Octavie de Lasalle gehört zu den sehr wenigen Künstlerinnen, die im 19. Jahrhundert an der Saar wirkten. Die Malerei war ihr Lebensinhalt, wenn sie auch als Dame ihres Standes damit nicht ihren Lebensunterhalt verdienen musste, wie etwa ihr Zeitgenosse aus dem benachbarten St. Wendel Anton Riotte (1810-1893), der schließlich angesichts der aufblühenden Fotografie als Portraitist um seine Existenz bangte.

Für das Leben und Werk der Künstlerin prägend ist die Verwurzelung in ihrer Familie. Die aus dem Languedoc im Zuge der Errichtung der Festung Saarlouis im 17. Jahrhundert nach Lothringen eingewanderte, bedeutende französische Familie erlangte Besitzungen in Saarlouis, Metz, Wallerfangen und Merten. Octavies Vater, Wilhelm Albert de Lasalle von Louisenthal, war als Captain in der englischen Armee an der Einnahme der karibischen Insel St. Lucia beteiligt, wo er seine Frau Maria Lucie d’Augier kennen lernte, Tochter des Gouverneurs der Insel St. Vincent. Das Ehepaar Lasalle kehrte nach Europa zurück und im Mai 1807 bezog die Familie das in Folge der Revolution leerstehende Schloss Dagstuhl bei Wadern, das sie im Jahr zuvor samt der Burgruine Dagstuhl aus französischem Staatseigentum erworben hatte.

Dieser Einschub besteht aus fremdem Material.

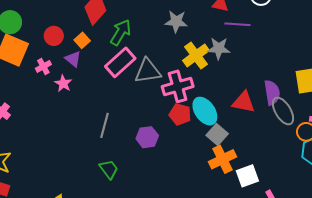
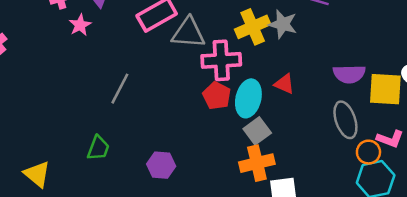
purple semicircle: (272, 93) -> (349, 74), moved, turned 85
red triangle: (243, 102) -> (284, 84), moved, size x0.7
cyan ellipse: (205, 111) -> (248, 98), turned 36
purple hexagon: (147, 137) -> (161, 165), moved
green trapezoid: (109, 169) -> (98, 148), moved, turned 45

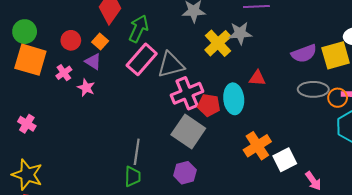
pink cross: (221, 60) -> (187, 93), moved
gray line: (120, 89) -> (137, 152), moved
gray ellipse: (345, 120) -> (313, 89), turned -52
gray square: (257, 131) -> (188, 132), moved, size x1.5
orange circle: (368, 152) -> (338, 98), moved

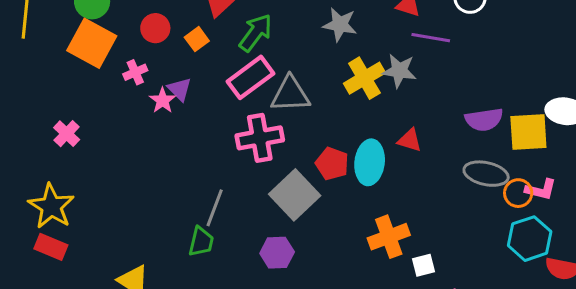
purple triangle: (93, 61) -> (180, 89), moved
pink cross: (187, 93) -> (260, 138), moved
white square: (285, 160) -> (423, 265), size x0.7

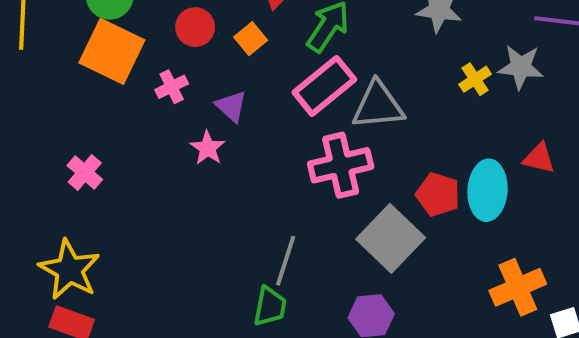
yellow cross: (364, 78) -> (475, 79), size x0.6
pink star: (163, 100) -> (208, 148), moved

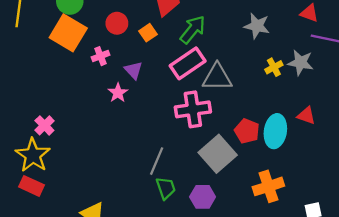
pink cross: (85, 172) -> (44, 125), moved
orange cross: (518, 287) -> (268, 186), moved
green trapezoid: (270, 306) -> (166, 188), moved, turned -35

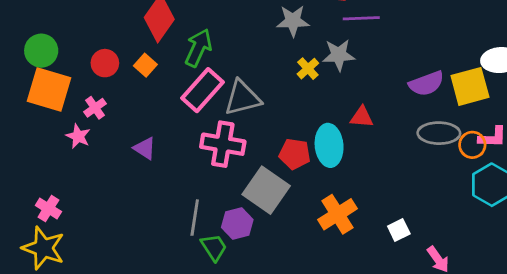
gray star: (257, 26) -> (293, 21), moved
purple triangle: (133, 70) -> (145, 148), moved
pink star: (118, 93) -> (78, 136), moved
pink cross: (193, 109) -> (223, 144), turned 32
purple hexagon: (203, 197) -> (237, 223), moved

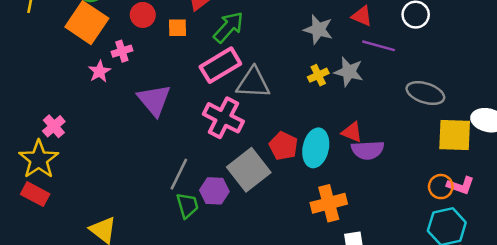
orange square: (145, 65) -> (178, 28), turned 30
purple semicircle: (426, 84) -> (368, 150), moved
gray ellipse: (439, 133) -> (425, 93), moved
purple triangle: (145, 148) -> (154, 100), size x1.6
orange cross: (337, 214) -> (329, 203), moved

Octavie de Lasalle von Louisenthal wurde am 16. Dezember 1811 in Metz als neuntes von elf Kindern geboren und am 3. Oktober 1812 in der Pfarrkirche von Lockweiler getauft. In enger, auch verwandtschaftlicher Beziehung standen die Lasalles zu den Familien Villeroy, Galhau und Boch. Regelmäßig fuhr die Familie zu ihren Verwandten nach Metz. Zudem pflegte man enge Kontakte zur Verwandtschaft in Paris. Darüber hinaus reiste die Familie wiederholt nach München, wo die Lasalles regelmäßig bei den Abendgesellschaften des Bayerischen Königshauses zugegen waren. Auch Octavie, die ausgezeichnet Klavier, Harfe und Orgel spielte, wirkte an diesen Soiréen mit. Von Anfang an sowohl von der französischen als auch der deutschen Kultur geprägt, wuchs sie auf in einer polyglotten, weltoffenen Umgebung mit ausgeprägten musischen Interessen.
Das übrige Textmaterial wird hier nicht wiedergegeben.